Mass transit systems are particularly prone to self-reinforcing feedbacks because of a high proportion of fixed costs. Attempts to build up the mass transit network to offset the positive loops that erode ridership through Mass Transit Capacity Expansion (loop B7) often fight a losing battle due to their long delays and high costs. As more and more people shift to suburbs, the locus of activity shifts outside the area served by the mass transit authorities. As population density falls, fewer and fewer people live near a bus or subway route. Public transit becomes less and less useful because You Can't Get There on the Bus, leading to still more driving and still lower mass transit ridership, in another vicious cycle, loop R4. The suburbs grow much rapidly than the addition of mass transit capacity. The spread of population into less densely populated suburbs increases the average length of trips, forming additional channels by which congestion rises to offset any gains caused by new highways. Downs, A (1992), Stuck in Traffic:Coping with peak hour traffic congestion.

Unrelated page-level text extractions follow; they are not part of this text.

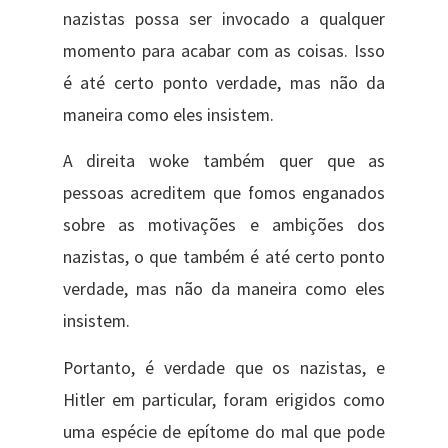
nazistas possa ser invocado a qualquer
momento para acabar com as coisas. Isso
é até certo ponto verdade, mas não da
maneira como eles insistem.
A direita woke também quer que as
pessoas acreditem que fomos enganados
sobre as motivações e ambições dos
nazistas, o que também é até certo ponto
verdade, mas não da maneira como eles
insistem.
Portanto, é verdade que os nazistas, e
Hitler em particular, foram erigidos como
uma espécie de epítome do mal que pode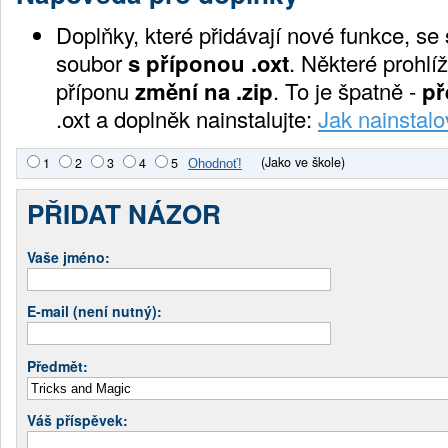
Doplňky, které přidávají nové funkce, se
soubor
s příponou .oxt
. Některé prohlíž
příponu
změní na .zip
. To je špatně -
př
.oxt a doplněk nainstalujte:
Jak nainstalo
(Jako ve škole)
1
2
3
4
5
PŘIDAT NÁZOR
Vaše jméno:
E-mail (není nutný):
Předmět:
Váš příspěvek:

Washington DC, Brookings Institute advocated a seminal study which showed that the solution to reduce traffic congestion is in charging tools, reducing speed limits and installing flow restricting devices.

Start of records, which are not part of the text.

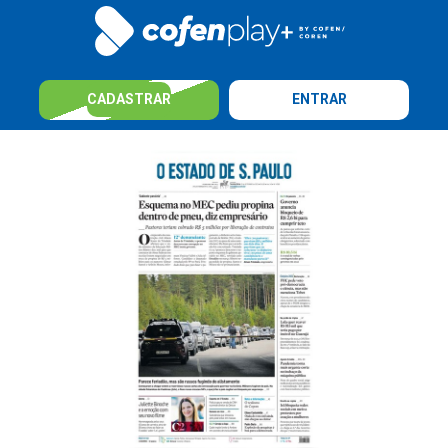
CADASTRAR
ENTRAR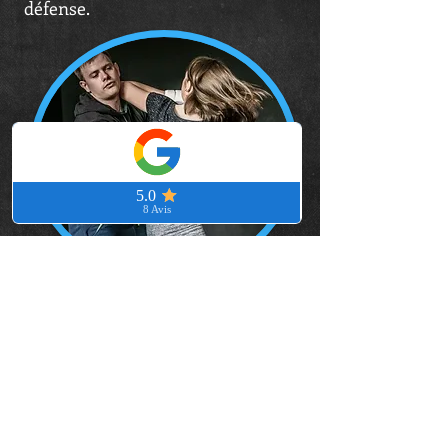
défense.
Naviguez à travers notre site pour en
savoir plus sur nos programmes
d'entraînement, nos horaires, nos
instructeurs et nos installations.
N'hésitez pas à nous contacter si vous
avez des questions ou si vous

The problem with these solutions that policies directed at alleviating the symptoms of a problem usually fail because they trigger compensating feedbacks, feedbacks that undercut the intended effects of the policy.
Martin Treiber has an excellent Java based simulation tool on visualization of traffic congestion. Definitely worth a watch.. The link is HERE
Any suggestions on improving ? Anyone has a positive experience in their cities or is commute equally bad for everyone out there ?
Comments
Eliminating traffic problems will require a lifestyle change combined with a huge change in urban planning & city layout.